(INPUT DATA Opens)

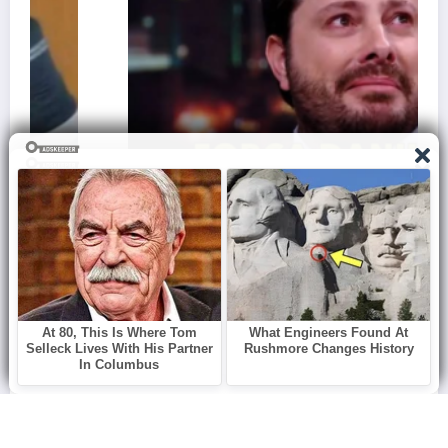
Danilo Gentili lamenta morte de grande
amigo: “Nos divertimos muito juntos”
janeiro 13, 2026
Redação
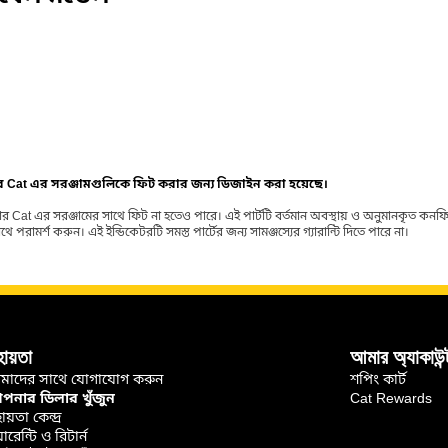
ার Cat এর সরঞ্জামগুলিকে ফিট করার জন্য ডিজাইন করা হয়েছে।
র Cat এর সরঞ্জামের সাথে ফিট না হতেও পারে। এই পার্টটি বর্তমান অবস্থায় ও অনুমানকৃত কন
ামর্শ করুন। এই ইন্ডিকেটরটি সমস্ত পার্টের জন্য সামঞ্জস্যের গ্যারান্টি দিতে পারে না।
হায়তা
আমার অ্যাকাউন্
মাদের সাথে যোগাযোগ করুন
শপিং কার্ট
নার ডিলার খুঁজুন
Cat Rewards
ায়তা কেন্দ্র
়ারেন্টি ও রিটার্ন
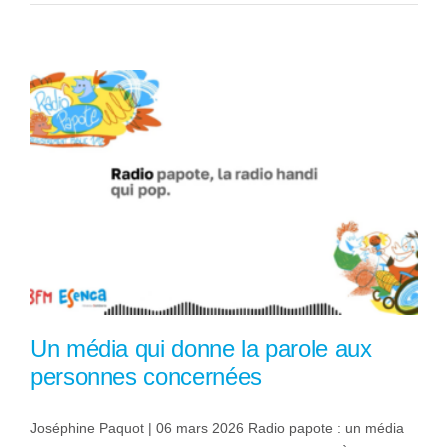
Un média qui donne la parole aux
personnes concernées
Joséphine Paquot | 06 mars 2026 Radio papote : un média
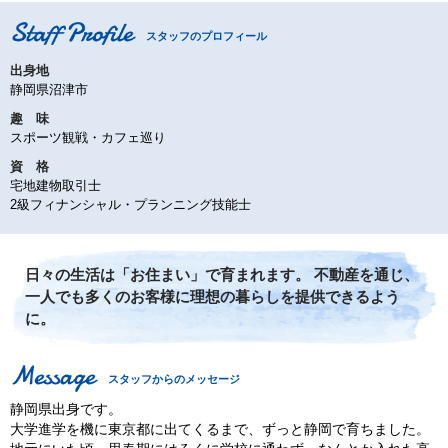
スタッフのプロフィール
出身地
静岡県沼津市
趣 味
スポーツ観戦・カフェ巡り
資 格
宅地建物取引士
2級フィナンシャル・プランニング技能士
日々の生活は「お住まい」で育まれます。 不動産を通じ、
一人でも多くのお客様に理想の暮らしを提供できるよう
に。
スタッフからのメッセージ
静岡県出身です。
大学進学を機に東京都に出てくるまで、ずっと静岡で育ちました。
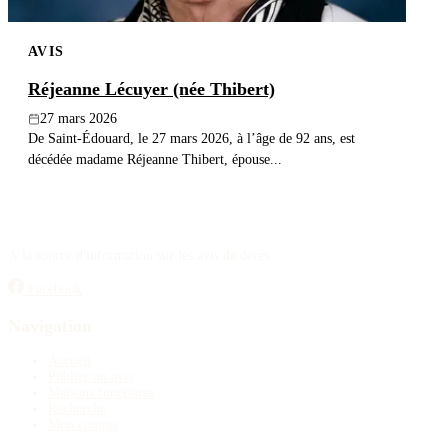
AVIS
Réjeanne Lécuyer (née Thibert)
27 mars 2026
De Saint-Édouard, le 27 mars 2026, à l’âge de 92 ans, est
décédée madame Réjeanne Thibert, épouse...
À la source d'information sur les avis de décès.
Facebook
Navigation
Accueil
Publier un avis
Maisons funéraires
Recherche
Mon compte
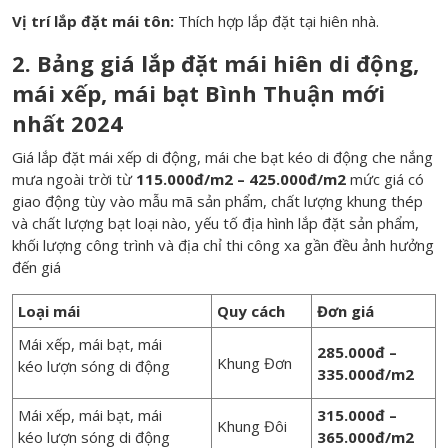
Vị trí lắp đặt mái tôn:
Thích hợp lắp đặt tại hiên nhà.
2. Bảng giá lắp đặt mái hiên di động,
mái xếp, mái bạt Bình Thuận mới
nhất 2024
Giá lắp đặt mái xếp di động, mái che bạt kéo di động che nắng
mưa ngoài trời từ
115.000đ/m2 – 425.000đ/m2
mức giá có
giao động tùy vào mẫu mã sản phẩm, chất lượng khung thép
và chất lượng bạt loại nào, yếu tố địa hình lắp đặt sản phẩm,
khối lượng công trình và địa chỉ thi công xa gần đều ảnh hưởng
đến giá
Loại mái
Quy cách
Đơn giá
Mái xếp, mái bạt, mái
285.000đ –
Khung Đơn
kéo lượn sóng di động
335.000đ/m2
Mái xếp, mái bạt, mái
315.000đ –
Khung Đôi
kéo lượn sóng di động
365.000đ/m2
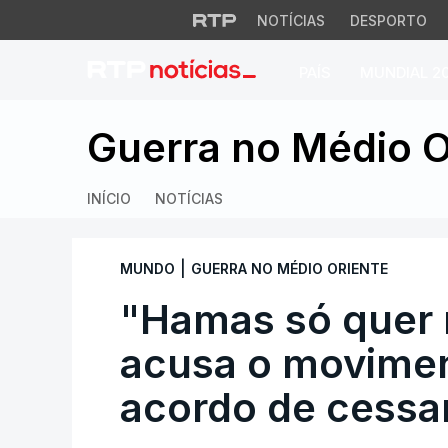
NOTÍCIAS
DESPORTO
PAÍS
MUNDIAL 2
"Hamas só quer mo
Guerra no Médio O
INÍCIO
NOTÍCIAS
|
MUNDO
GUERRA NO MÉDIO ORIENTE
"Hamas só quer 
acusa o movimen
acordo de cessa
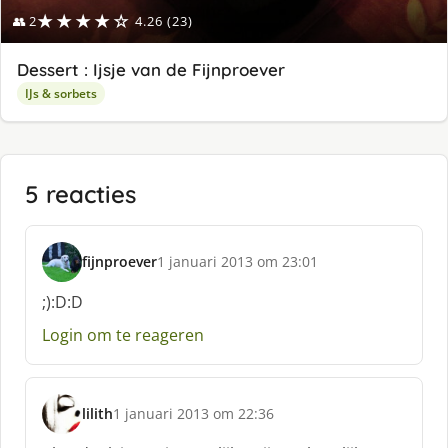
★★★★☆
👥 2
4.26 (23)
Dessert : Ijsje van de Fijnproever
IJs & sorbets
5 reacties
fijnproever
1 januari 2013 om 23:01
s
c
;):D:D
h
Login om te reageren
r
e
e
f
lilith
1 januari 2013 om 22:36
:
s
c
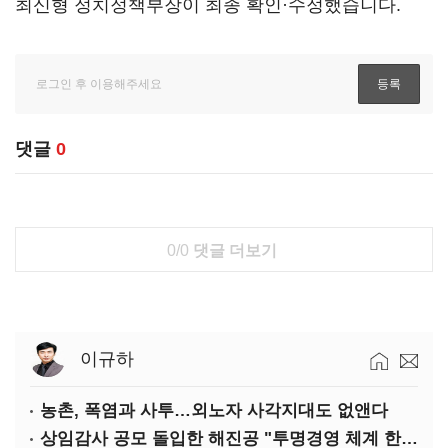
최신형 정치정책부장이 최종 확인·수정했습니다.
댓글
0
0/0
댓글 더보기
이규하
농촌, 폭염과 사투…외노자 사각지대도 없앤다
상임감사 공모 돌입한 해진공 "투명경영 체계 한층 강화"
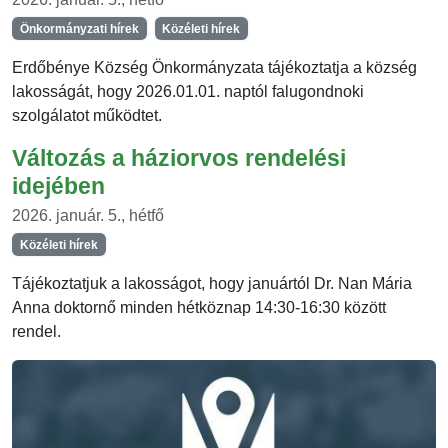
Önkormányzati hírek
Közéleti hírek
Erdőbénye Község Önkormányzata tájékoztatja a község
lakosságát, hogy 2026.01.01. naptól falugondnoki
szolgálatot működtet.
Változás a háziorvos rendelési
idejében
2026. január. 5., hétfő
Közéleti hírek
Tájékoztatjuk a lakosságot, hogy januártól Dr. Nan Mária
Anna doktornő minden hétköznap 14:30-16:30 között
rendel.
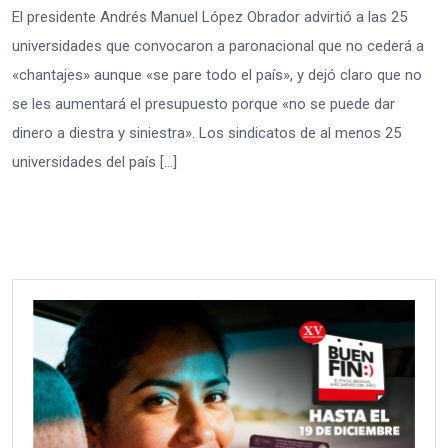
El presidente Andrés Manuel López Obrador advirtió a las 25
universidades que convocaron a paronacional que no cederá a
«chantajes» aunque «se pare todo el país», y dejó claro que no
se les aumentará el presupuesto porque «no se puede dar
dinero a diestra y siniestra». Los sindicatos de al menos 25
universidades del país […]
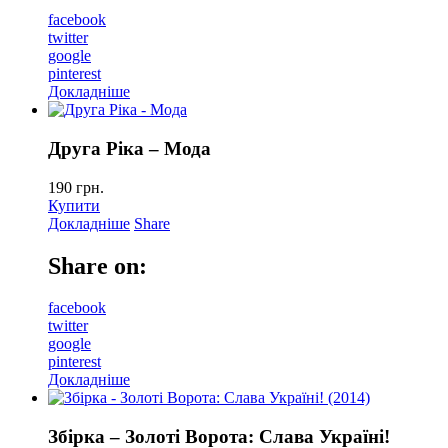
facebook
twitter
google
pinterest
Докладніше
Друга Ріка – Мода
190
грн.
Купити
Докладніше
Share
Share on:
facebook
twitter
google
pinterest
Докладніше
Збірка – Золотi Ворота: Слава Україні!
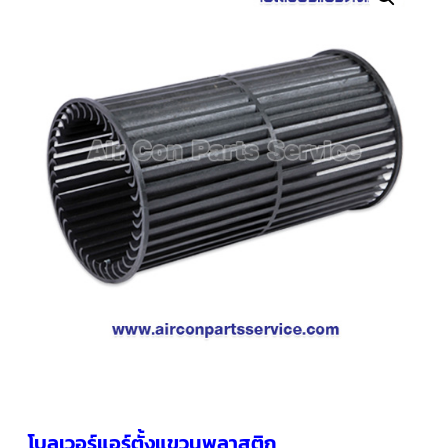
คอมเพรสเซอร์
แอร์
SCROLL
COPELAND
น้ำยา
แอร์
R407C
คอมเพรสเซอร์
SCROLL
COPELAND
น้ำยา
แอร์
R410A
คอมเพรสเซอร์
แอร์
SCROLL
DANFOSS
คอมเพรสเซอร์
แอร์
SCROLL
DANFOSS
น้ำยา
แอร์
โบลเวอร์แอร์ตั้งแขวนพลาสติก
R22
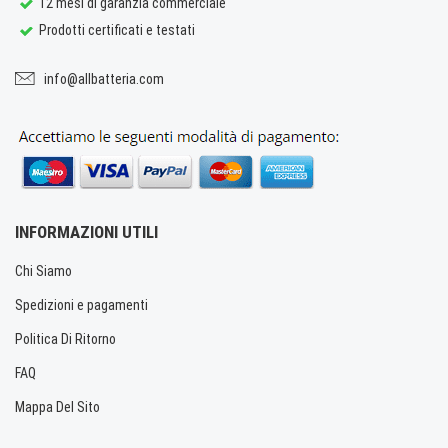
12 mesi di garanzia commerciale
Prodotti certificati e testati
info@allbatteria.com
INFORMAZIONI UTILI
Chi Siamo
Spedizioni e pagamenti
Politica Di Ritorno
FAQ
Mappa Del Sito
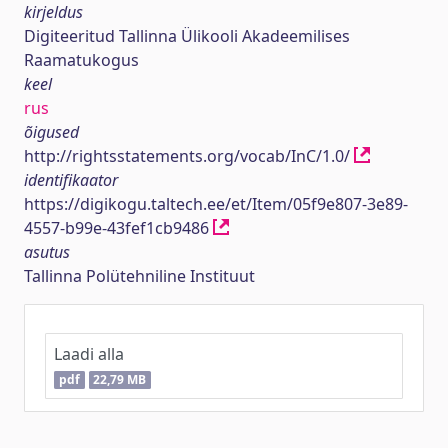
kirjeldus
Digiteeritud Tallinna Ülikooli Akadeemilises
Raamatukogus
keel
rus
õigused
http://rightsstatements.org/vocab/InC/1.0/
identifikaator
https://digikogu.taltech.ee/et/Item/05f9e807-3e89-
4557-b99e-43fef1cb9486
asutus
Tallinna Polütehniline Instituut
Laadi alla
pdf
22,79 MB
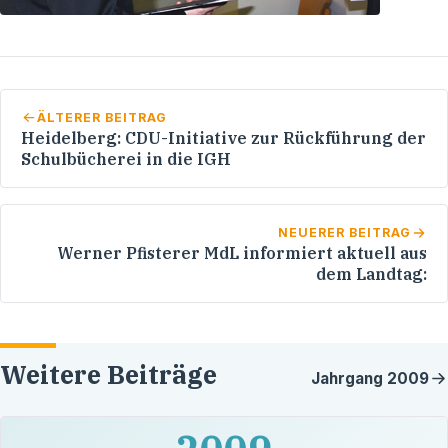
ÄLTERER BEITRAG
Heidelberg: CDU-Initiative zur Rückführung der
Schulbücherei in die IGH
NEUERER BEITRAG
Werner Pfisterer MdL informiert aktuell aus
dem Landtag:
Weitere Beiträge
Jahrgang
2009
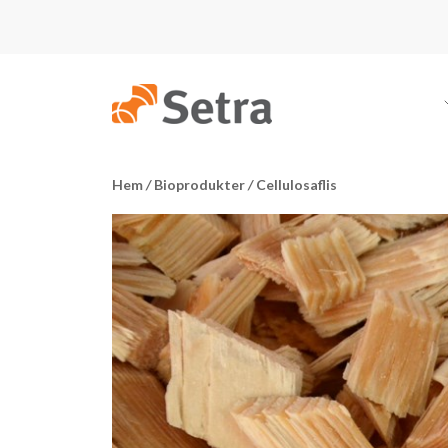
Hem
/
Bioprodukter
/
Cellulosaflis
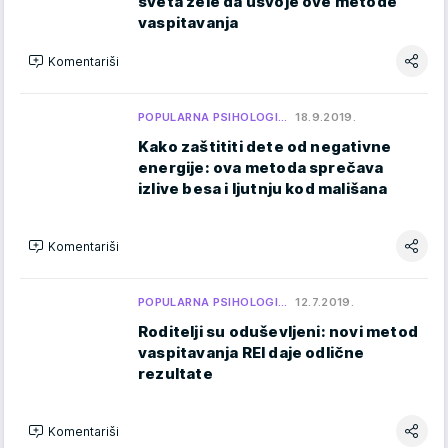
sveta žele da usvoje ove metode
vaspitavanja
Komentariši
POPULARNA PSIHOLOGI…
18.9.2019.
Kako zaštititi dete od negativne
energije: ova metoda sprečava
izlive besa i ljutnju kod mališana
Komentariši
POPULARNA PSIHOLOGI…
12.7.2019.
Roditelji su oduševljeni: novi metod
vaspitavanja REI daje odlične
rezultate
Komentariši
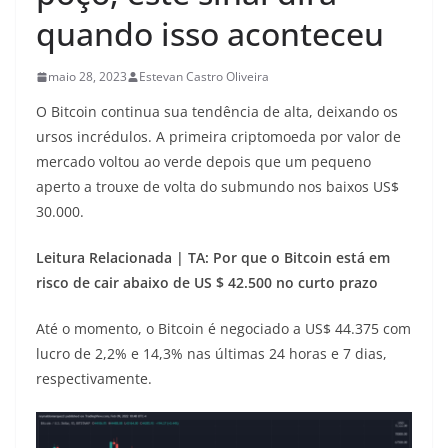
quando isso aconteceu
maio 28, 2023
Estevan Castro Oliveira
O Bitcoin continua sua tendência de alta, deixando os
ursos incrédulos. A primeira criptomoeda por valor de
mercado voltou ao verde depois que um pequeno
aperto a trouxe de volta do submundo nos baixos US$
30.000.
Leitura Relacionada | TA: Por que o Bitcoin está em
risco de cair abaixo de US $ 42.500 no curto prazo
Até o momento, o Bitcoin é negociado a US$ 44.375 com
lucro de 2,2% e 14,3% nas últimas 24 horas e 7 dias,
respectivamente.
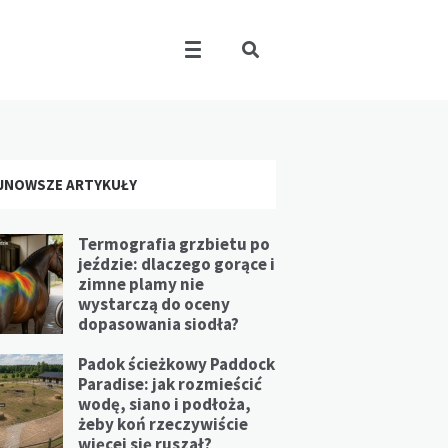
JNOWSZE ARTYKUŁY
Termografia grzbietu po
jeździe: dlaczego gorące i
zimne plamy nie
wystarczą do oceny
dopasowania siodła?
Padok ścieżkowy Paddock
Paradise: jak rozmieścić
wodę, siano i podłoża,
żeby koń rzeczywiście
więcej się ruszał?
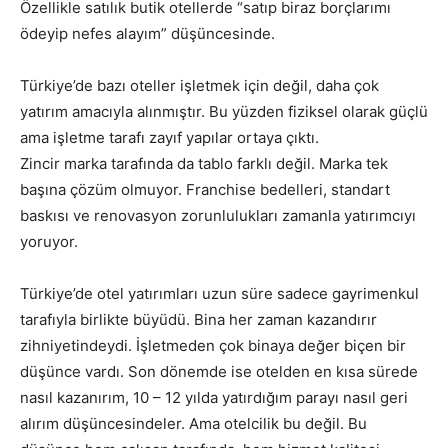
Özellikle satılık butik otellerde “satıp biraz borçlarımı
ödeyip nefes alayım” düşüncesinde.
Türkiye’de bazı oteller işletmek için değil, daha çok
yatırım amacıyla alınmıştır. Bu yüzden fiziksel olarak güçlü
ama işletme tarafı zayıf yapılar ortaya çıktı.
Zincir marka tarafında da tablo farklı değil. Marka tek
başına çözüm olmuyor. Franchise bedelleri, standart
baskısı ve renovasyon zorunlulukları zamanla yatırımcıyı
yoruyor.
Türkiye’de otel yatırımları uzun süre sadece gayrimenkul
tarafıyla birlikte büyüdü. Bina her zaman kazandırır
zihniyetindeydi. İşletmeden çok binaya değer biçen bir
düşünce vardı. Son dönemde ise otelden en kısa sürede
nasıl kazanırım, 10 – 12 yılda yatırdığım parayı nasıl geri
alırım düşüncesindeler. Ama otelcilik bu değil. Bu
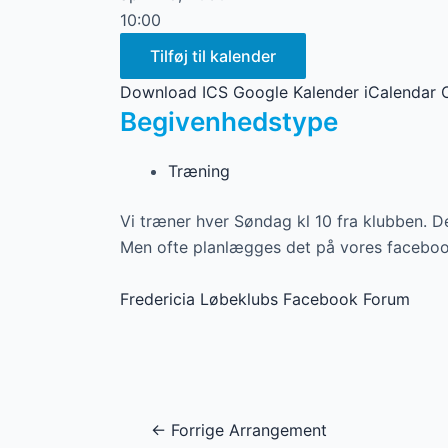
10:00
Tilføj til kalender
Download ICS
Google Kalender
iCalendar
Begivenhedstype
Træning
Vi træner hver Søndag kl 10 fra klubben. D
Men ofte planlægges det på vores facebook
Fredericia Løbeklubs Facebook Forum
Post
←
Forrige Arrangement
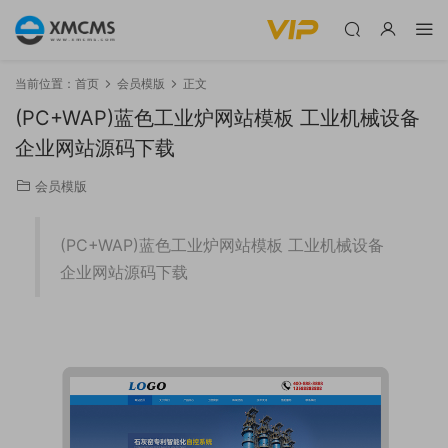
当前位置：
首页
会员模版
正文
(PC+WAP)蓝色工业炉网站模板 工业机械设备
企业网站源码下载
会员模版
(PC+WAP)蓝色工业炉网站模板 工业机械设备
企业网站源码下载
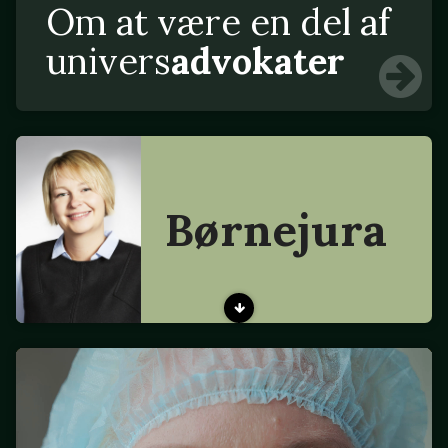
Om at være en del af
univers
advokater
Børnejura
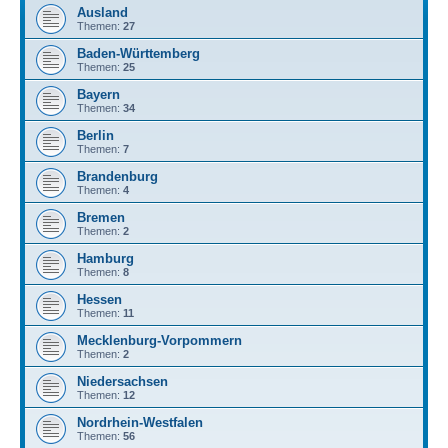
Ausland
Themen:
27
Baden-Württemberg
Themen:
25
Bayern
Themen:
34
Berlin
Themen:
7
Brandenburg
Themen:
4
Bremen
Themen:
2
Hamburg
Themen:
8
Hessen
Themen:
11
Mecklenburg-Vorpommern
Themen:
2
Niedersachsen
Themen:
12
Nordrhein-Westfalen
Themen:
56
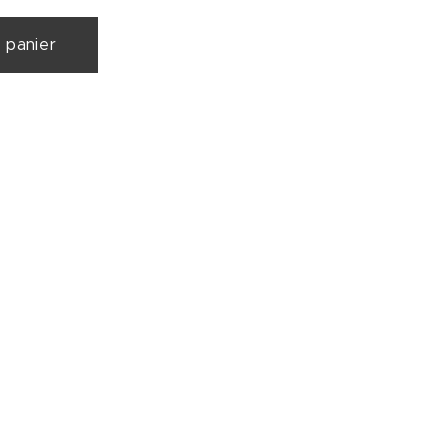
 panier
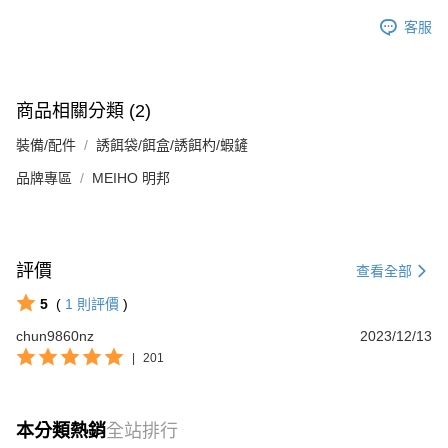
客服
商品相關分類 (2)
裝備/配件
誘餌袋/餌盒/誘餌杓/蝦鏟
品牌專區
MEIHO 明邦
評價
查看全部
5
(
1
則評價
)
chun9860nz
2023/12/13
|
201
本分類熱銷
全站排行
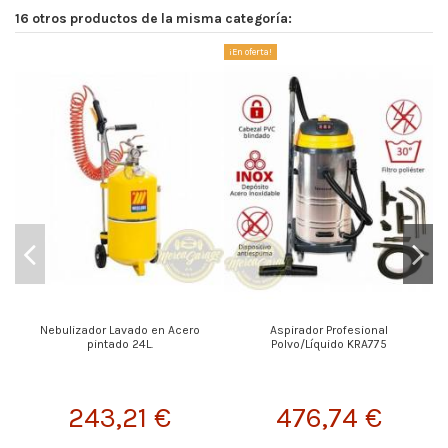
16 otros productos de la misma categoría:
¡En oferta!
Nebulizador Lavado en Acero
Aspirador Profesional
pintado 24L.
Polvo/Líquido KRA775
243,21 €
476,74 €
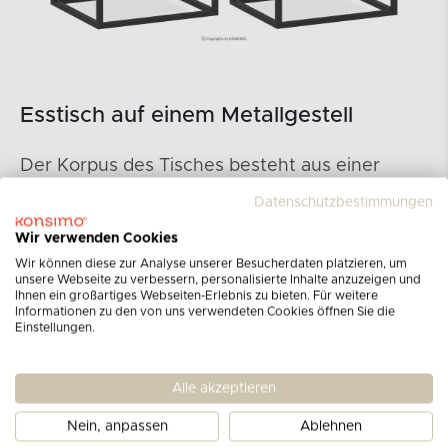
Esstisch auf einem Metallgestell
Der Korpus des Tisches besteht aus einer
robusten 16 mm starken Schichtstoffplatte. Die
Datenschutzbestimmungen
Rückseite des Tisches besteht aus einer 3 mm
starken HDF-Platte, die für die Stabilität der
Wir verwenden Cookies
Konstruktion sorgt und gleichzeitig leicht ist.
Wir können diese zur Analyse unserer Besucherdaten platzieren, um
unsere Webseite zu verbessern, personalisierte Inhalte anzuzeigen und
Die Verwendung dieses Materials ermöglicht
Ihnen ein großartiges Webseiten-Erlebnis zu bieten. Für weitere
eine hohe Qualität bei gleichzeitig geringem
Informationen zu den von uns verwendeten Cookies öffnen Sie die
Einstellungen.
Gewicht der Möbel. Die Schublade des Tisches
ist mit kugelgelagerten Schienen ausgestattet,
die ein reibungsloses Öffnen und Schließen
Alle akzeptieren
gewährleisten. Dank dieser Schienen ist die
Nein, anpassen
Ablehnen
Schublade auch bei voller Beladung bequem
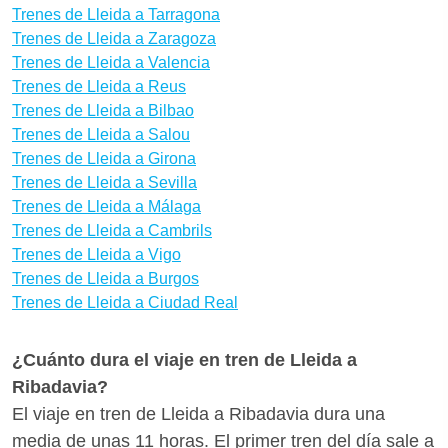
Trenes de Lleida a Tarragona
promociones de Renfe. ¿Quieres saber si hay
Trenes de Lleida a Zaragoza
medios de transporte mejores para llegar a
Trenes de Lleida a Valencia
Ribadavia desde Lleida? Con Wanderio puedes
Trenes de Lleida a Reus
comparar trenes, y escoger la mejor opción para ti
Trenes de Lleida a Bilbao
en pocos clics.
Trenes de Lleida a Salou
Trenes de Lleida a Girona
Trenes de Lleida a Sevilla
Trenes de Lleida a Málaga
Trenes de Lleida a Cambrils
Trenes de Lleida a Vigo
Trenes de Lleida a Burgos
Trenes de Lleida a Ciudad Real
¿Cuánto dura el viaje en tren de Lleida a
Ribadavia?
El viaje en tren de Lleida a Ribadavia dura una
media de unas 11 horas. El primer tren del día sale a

(INPUT DATA Closes)

* **REQUIRED WORK**
In the entries above, find the line that contains "mercado voltou ao verde depois que um pequeno" and the line that contains "Türkiye’de bazı oteller". Reproduce exactly those two lines and every line between them, but not the pictures.

* **RESPONSE FOR THIS EXERCISE**
mercado voltou ao verde depois que um pequeno
aperto a trouxe de volta do submundo nos baixos US$
30.000.
Leitura Relacionada | TA: Por que o Bitcoin está em
risco de cair abaixo de US $ 42.500 no curto prazo
Até o momento, o Bitcoin é negociado a US$ 44.375 com
lucro de 2,2% e 14,3% nas últimas 24 horas e 7 dias,
respectivamente.
JNOWSZE ARTYKUŁY
Termografia grzbietu po
jeździe: dlaczego gorące i
zimne plamy nie
wystarczą do oceny
dopasowania siodła?
Padok ścieżkowy Paddock
Paradise: jak rozmieścić
wodę, siano i podłoża,
żeby koń rzeczywiście
więcej się ruszał?
Özellikle satılık butik otellerde “satıp biraz borçlarımı
ödeyip nefes alayım” düşüncesinde.
Türkiye’de bazı oteller işletmek için değil, daha çok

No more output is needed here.